Des affiches de sensibilisation seront mises en place ou à disposition pour :
encourager les personnes à réagir lorsqu'ils sont témoins de violences domestiques et ainsi promouvoir un environnement de travail bienveillant,
exposer les statistiques européennes pour expliquer aux salariés que le problème peut toucher tout le monde, partout,
apporté aux victimes et aux salarié(e)s des ressources/contacts pour obtenir de l'aide et des conseils pour réagir face à un.e collègue victime de violences conjugales.
La S.A.S xxxxxx rappellera à tous leurs collaborateurs les dispositifs d’accompagnement et d’écoute à destination des victimes de violences.
Numéro national 3919 : numéro d'écoute nationale destiné aux femmes victimes de violences (toutes les violences, violences conjugales, violences seuelles, mariage forcé, mutilation sexuelle féminine, violence au travail), à leur entourage et aux professionnel.le.s concerné.e.s. Le 39 19 sera est ouvert 24 h/ 24 et 7 jours/7 et rendu accessible aux personnes en situation de handicap.
Le numéro vert service d'écoute et d'accompagnement psychologique. Ce service est accessible 24 heures /24 et 7 jours/ 7 par téléphone au 08 100 30 50
23. Chaque collaborateur(trice) peut appeler à tout moment dès qu'il(elle) en ressent le besoin, sur son lieu de travail ou son domicile.

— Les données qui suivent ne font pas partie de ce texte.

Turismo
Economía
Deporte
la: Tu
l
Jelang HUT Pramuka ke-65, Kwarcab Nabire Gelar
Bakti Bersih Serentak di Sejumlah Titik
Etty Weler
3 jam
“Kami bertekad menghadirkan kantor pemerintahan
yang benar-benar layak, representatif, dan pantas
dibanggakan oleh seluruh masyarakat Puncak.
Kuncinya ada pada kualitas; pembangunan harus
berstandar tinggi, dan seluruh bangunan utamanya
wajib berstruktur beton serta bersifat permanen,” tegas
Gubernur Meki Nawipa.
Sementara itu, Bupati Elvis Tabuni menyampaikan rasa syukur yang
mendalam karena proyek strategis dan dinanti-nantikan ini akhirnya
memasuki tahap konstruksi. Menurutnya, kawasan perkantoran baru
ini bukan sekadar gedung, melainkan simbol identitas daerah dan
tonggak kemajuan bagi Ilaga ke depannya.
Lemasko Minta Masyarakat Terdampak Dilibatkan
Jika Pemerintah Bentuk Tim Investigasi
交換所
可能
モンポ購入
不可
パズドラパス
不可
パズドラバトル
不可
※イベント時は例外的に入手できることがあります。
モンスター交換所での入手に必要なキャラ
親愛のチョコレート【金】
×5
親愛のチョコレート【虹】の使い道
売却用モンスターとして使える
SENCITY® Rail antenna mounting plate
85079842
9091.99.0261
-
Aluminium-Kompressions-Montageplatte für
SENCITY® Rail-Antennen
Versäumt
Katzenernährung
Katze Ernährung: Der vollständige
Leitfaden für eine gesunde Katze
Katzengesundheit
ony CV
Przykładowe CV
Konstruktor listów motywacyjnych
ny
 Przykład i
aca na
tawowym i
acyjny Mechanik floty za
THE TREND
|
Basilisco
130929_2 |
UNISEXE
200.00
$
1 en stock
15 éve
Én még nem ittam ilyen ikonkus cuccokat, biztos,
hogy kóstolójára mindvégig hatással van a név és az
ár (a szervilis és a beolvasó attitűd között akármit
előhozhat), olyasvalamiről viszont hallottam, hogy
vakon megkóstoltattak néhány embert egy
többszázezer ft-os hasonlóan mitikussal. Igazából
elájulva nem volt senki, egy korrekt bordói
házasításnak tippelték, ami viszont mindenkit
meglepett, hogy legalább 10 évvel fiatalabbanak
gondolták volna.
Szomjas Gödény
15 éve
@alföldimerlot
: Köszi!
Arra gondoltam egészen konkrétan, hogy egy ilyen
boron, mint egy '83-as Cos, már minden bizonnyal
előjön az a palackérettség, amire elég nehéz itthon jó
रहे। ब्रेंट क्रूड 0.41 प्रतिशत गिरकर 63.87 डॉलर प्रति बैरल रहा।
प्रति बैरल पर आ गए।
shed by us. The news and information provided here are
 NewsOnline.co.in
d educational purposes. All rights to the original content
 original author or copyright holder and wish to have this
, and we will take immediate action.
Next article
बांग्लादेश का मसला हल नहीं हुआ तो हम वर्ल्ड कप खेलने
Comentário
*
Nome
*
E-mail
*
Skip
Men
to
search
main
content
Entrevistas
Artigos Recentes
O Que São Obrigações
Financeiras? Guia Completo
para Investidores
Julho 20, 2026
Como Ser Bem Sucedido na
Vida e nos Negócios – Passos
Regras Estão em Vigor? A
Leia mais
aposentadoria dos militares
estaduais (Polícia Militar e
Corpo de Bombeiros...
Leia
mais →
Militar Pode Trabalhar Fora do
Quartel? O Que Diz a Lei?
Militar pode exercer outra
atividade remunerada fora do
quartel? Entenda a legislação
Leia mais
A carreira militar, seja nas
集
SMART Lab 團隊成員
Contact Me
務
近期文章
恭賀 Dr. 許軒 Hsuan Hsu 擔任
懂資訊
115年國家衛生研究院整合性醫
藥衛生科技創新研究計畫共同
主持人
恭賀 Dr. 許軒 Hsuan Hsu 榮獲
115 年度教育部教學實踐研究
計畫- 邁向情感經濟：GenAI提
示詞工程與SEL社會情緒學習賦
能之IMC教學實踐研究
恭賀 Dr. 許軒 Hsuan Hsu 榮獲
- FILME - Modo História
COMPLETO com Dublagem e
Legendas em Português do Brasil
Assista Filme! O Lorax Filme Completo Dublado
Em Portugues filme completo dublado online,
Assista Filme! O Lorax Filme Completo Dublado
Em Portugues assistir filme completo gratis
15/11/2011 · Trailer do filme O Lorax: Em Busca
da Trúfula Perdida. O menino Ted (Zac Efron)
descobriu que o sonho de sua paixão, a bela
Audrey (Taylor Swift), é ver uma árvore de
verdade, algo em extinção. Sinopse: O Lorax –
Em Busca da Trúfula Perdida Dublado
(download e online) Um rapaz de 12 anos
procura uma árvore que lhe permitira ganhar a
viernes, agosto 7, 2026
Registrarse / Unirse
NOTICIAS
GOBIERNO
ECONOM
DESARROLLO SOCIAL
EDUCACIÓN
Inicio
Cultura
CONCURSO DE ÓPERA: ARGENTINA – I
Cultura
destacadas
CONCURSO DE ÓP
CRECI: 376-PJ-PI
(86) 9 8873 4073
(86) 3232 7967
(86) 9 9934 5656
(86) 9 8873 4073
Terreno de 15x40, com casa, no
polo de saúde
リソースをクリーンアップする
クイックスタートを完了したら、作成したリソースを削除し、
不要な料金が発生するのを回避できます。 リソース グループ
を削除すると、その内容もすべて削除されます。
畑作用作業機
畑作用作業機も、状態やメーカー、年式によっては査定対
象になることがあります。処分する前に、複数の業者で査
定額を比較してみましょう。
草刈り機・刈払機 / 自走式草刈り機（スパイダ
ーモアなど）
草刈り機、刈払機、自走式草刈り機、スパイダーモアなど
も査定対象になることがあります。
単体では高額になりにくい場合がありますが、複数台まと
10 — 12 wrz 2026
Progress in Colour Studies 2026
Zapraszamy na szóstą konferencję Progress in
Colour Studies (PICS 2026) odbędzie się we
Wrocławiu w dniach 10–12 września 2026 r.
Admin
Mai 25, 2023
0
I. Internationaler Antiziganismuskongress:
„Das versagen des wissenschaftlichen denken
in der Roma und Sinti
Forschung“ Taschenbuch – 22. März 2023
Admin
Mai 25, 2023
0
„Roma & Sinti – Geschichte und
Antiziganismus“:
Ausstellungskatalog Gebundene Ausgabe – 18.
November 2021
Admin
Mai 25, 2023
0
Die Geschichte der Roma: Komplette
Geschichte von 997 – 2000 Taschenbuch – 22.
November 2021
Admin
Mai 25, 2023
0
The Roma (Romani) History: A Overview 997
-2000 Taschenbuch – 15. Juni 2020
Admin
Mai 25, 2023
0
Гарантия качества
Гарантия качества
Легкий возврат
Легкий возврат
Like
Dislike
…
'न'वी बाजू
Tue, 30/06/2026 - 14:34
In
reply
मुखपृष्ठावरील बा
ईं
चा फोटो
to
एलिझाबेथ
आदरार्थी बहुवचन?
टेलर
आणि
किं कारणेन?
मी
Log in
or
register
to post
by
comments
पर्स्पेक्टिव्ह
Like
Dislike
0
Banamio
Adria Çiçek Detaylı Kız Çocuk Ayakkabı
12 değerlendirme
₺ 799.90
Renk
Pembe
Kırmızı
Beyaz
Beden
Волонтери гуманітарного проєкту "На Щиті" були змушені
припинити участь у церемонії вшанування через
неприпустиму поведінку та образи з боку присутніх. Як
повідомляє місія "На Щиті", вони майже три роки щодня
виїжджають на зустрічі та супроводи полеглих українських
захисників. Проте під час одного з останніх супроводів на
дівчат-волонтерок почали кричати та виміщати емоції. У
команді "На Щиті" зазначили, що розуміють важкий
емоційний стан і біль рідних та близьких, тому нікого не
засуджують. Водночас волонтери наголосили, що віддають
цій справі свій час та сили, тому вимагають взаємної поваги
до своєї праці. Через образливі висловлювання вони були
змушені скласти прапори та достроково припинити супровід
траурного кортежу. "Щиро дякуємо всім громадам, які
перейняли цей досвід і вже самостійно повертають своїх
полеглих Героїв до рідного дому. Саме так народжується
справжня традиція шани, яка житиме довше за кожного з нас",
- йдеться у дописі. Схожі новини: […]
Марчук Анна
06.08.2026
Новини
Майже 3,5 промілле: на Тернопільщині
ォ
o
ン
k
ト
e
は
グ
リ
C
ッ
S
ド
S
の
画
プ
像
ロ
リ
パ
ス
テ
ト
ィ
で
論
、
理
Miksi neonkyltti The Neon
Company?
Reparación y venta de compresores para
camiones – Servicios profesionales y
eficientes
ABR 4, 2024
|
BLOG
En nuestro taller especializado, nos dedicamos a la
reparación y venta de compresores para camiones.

Des échanges avec un(e) psychologue et ou un(e) assistant(e) sociale seront proposées. L'entretien est anonyme et confidentiel.
La S.A.S xxxxxxx s'engage à mettre en œuvre toutes les actions nécessaires en cas de situation de danger grave pour un(e) collaborateur(trice) victime de violences conjugales.
Ces situations étant confidentielles et spécifiques, on ne disposera pas d'indicateurs chiffrés.
Article 4 : Suivi, durée et entrée en application du présent accord
Suivi
Le bilan des mesures convenues comprenant le suivi des indicateurs chiffrés sera présenté au Comité Social et Économique au début de chaque année civile.
Durée
Le présent accord est conclu pour une durée déterminée de 3 ans.
Entrée en vigueur
Le présent a cco rd sera applicable au plus tard le 1er Aout 2025, dès l’accomplissement des formalités de dépôt et de publicité régissant les accords collectifs.
Article 5 : Modalités de révision de l'accord Le présent accord pourra, à compter de sa date de dépôt, faire l’objet de révisions à l'initiative de l'une ou l'autre des parties.
Chaque partie signataire introduisant une demande de révision devra en informer par lettre recommandée avec AR les autres parties signataires et l'accompagner d'un projet sur les points à réviser.
Les discussions devront s'engager dans les 30 jours suivant la date de demande de révision. Toute disposition qui modifierait la présente convention fera l'objet d'un accord entre l'employeur, l’organisation syndicale signataire et les membres de la commission égalité hommes-femmes.
Article 6 : Publicité et dépôt du présent accord En application des dispositions de l'article D.2231-2 CT du Code du Travail, le présent accord sera déposé en deux exemplaires (une version papier et une version électronique) à la DREETS des Hauts-de-France.
Un exemplaire sera également déposé au secrétariat du greffe du Conseil de Prud'hommes de Calais (62).
En outre, un exemplaire original sera établi pour chaque partie.
Enfin, en application des articles R.2262-2 et R.2262-3 CT du Code du Travail, le présent accord sera transmis aux représentants du personnel et mention de cet accord sera faite sur les panneaux réservés à la Direction pour sa communication avec le personnel.